Filename: 268-guard-selection.txt
Title: New Guard Selection Behaviour
Author: Isis Lovecruft, George Kadianakis, [Ola Bini]
Created: 2015-10-28
Status: Obsolete
(Editorial note: this was origianlly written as a revision of
proposal 259, but it diverges so substantially that it seemed
better to assign it a new number for reference, so that we
aren't always talking about "The old 259" and "the new 259". -NM)
This proposal has been obsoleted by proposal #271.
§1. Overview
Tor uses entry guards to prevent an attacker who controls some
fraction of the network from observing a fraction of every user's
traffic. If users chose their entries and exits uniformly at
random from the list of servers every time they build a circuit,
then an adversary who had (k/N) of the network would deanonymize
F=(k/N)^2 of all circuits... and after a given user had built C
circuits, the attacker would see them at least once with
probability 1-(1-F)^C. With large C, the attacker would get a
sample of every user's traffic with probability 1.
To prevent this from happening, Tor clients choose a small number of
guard nodes (currently 3). These guard nodes are the only nodes
that the client will connect to directly. If they are not
compromised, the user's paths are not compromised.
But attacks remain. Consider an attacker who can run a firewall
between a target user and the Tor network, and make
many of the guards they don't control appear to be unreachable.
Or consider an attacker who can identify a user's guards, and mount
denial-of-service attacks on them until the user picks a guard
that the attacker controls.
In the presence of these attacks, we can't continue to connect to
the Tor network unconditionally. Doing so would eventually result
in the user choosing a hostile node as their guard, and losing
anonymity.
This proposal outlines a new entry guard selection algorithm, which
addresses the following concerns:
- Heuristics and algorithms for determining how and which guard(s)
is(/are) chosen should be kept as simple and easy to understand
as possible.
- Clients in censored regions or who are behind a fascist firewall
who connect to the Tor network should not experience any
significant disadvantage in terms of reachability or usability.
- Tor should make a best attempt at discovering the most
appropriate behaviour, with as little user input and
configuration as possible.
§2. Design
Alice, an OP attempting to connect to the Tor network, should
undertake the following steps to determine information about the
local network and to select (some) appropriate entry guards. In the
following scenario, it is assumed that Alice has already obtained a
recent, valid, and verifiable consensus document.

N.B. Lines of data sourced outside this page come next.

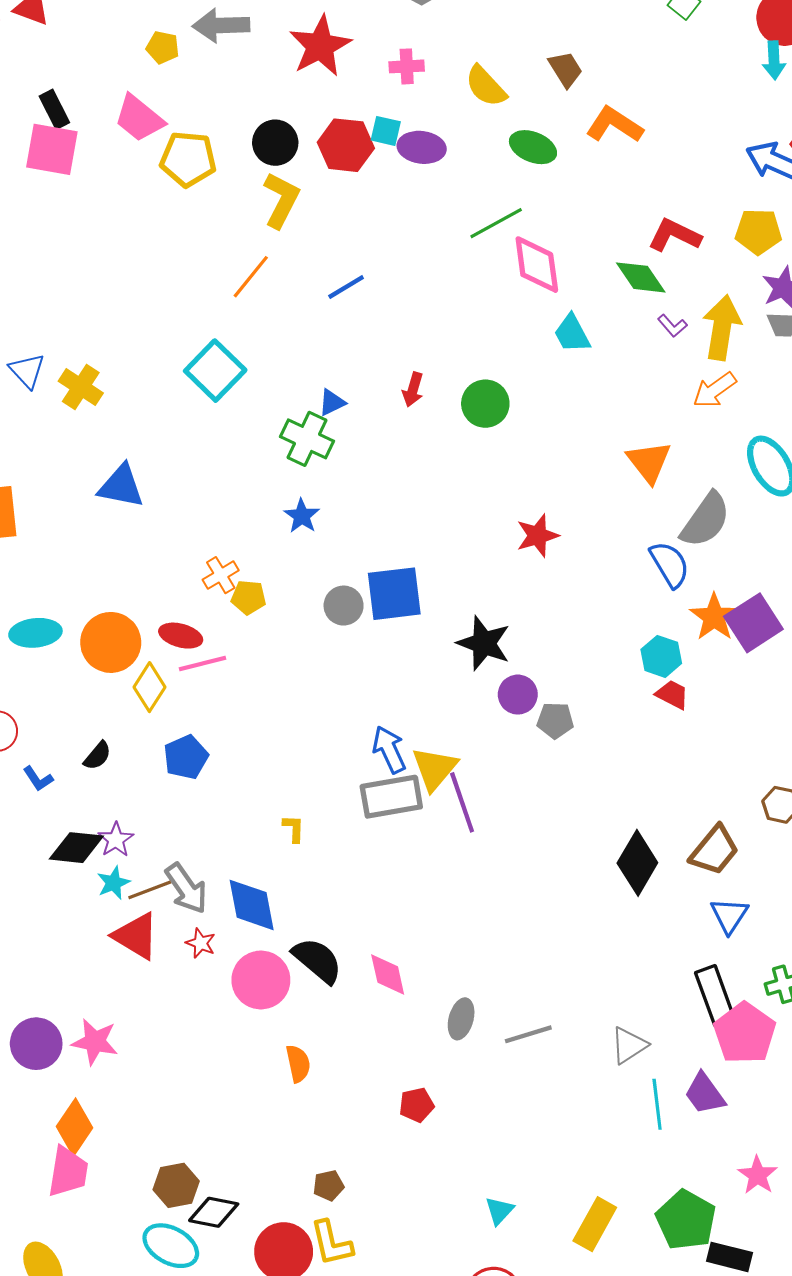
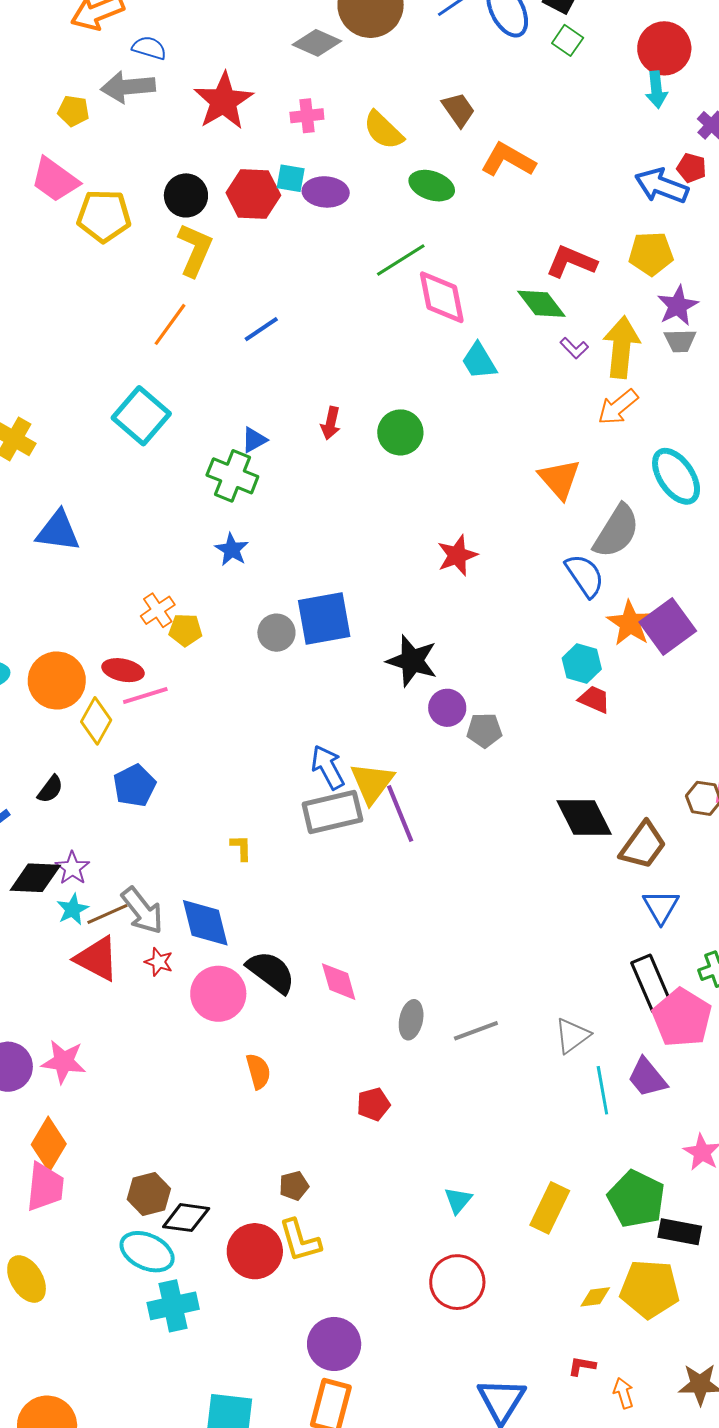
black diamond: (637, 863) -> (584, 817), moved, turned -54

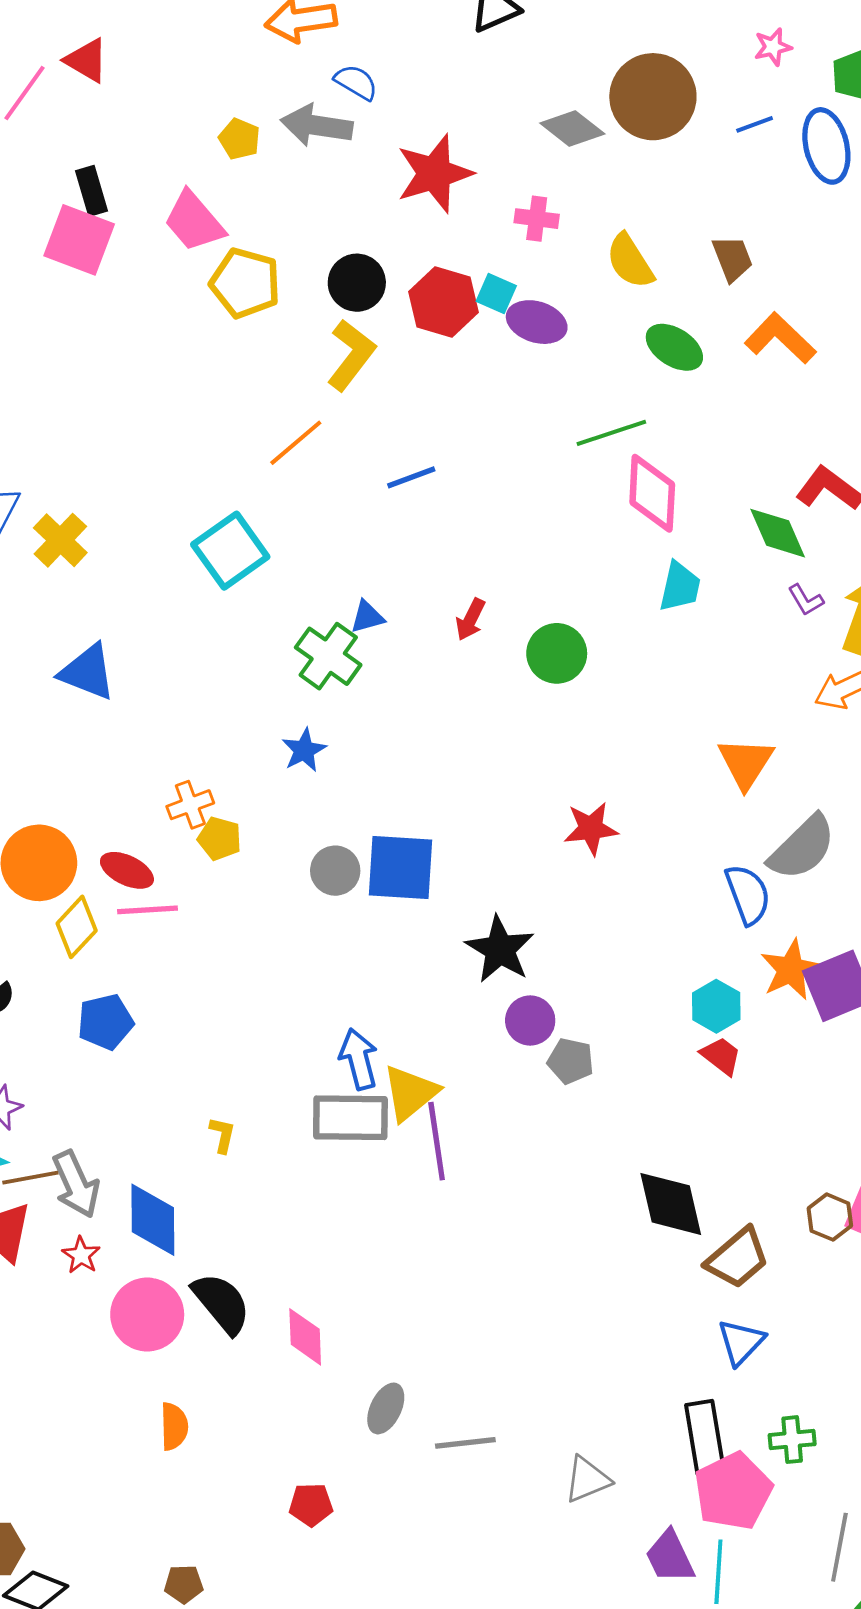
cyan trapezoid: (479, 361) -> (680, 587), turned -150
cyan line: (602, 1090) -> (718, 1572), moved

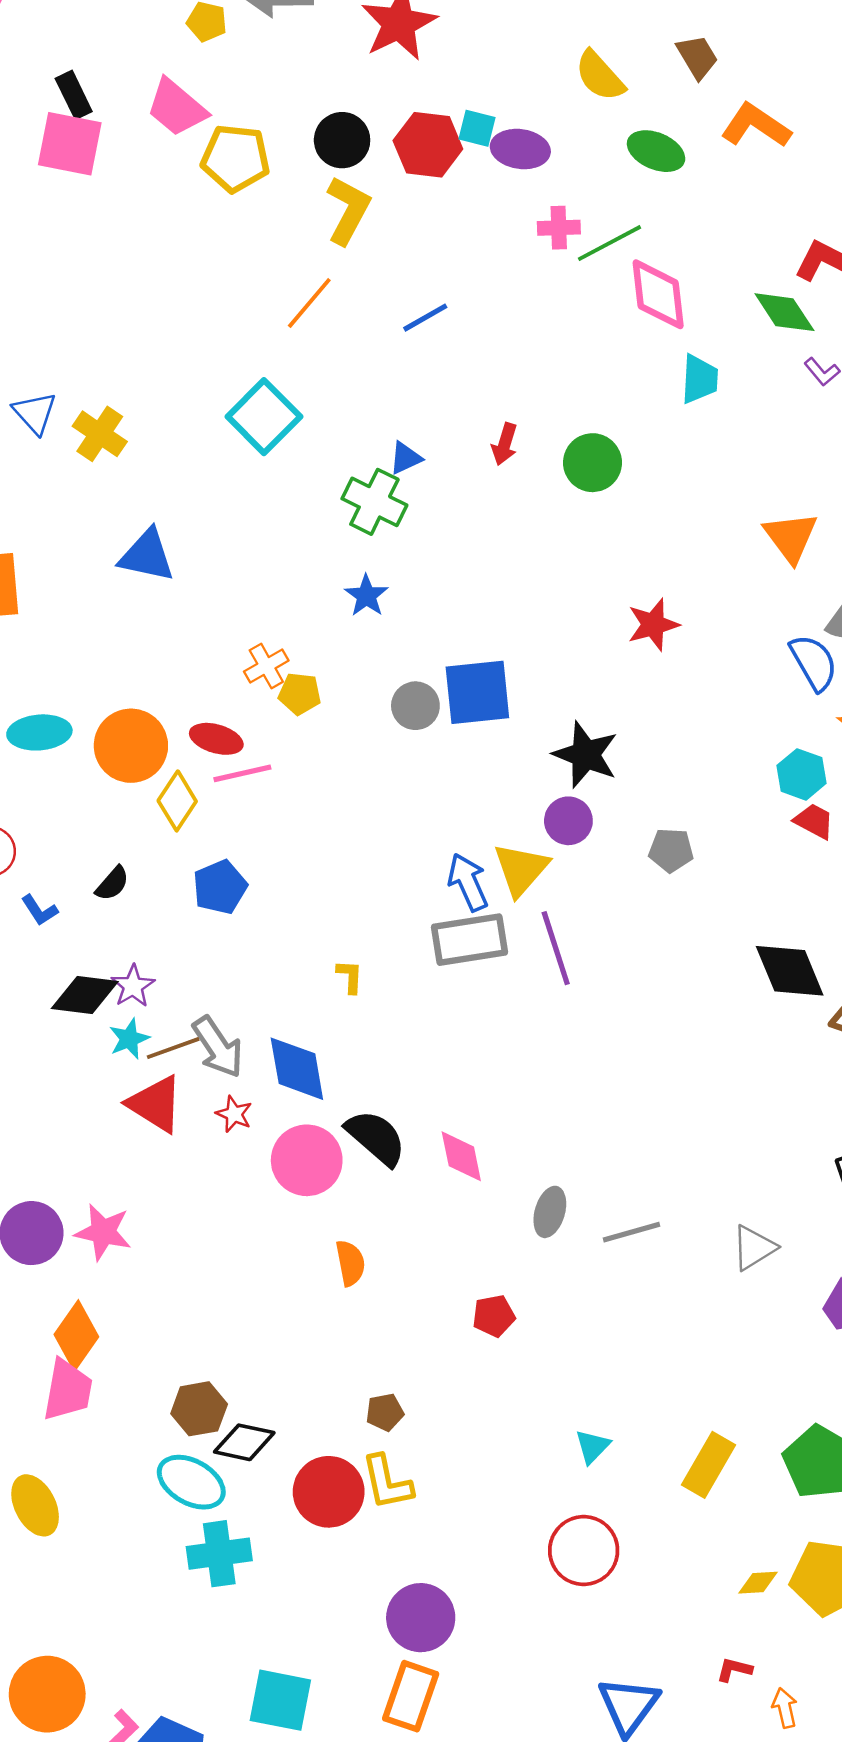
pink cross: (537, 219) -> (559, 228), moved
purple circle: (530, 1021) -> (568, 821), moved
yellow triangle: (410, 1093) -> (521, 869), moved

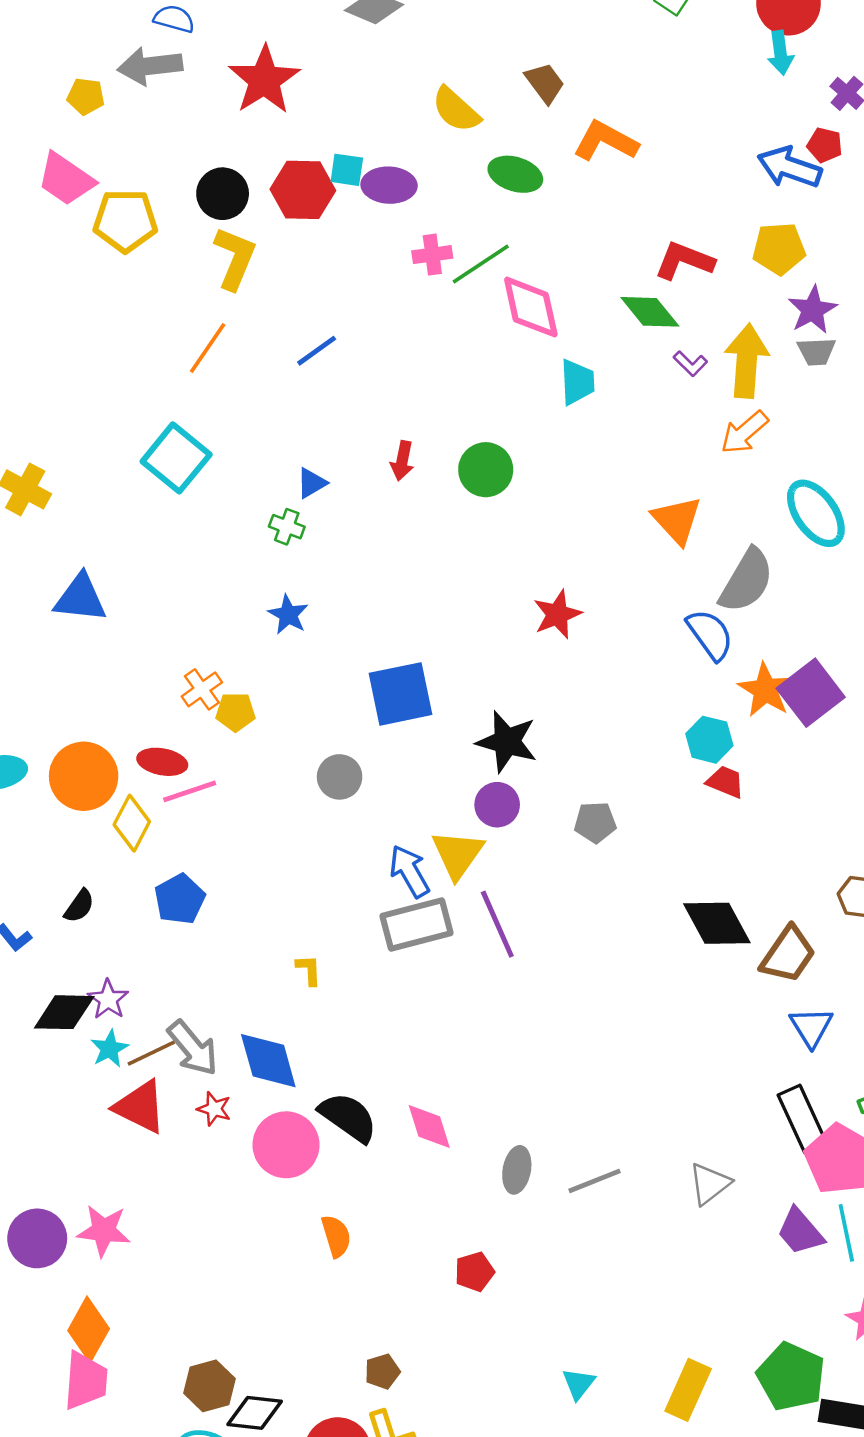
green cross: (374, 502) -> (287, 527), size x0.6
gray circle: (415, 706) -> (340, 777), moved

The algorithm is divided into four components such that the full
algorithm is implemented by first invoking START, then repeatedly
calling NEXT while adviced it SHOULD_CONTINUE and finally calling
END. For an example usage see §A. Appendix.
Several components of NEXT can be invoked asynchronously. SHOULD_CONTINUE
is used for the algorithm to be able to tell the caller whether we
consider the work done or not - this can be used to retry primary
guards when we finally are able to connect to a guard after a long
network outage, for example.
This algorithm keeps track of the unreachability status for guards
in state global to the system, so that repeated runs will not have
to rediscover unreachability over and over again. However, this
state does not need to be persisted permanently - it is purely an
optimization.
The algorithm expects several arguments to guide its behavior. These
will be defined in §2.1.
The goal of this algorithm is to strongly prefer connecting to the
same guards we have connected to before, while also trying to detect
conditions such as a network outage. The way it does this is by keeping
track of how many guards we have exposed ourselves to, and if we have
connected to too many we will fall back to only retrying the ones we have
already tried. The algorithm also decides on sample set that should
be persisted - in order to minimize the risk of an attacker forcing
enumeration of the whole network by triggering rebuilding of
circuits.
§2.1. Definitions
Bad guard: a guard is considered bad if it conforms with the function IS_BAD
(see §G. Appendix for details).
Dead guard: a guard is considered dead if it conforms with the function
IS_DEAD (see §H. Appendix for details).
Obsolete guard: a guard is considered obsolete if it conforms with the
function IS_OBSOLETE (see §I. Appendix for details).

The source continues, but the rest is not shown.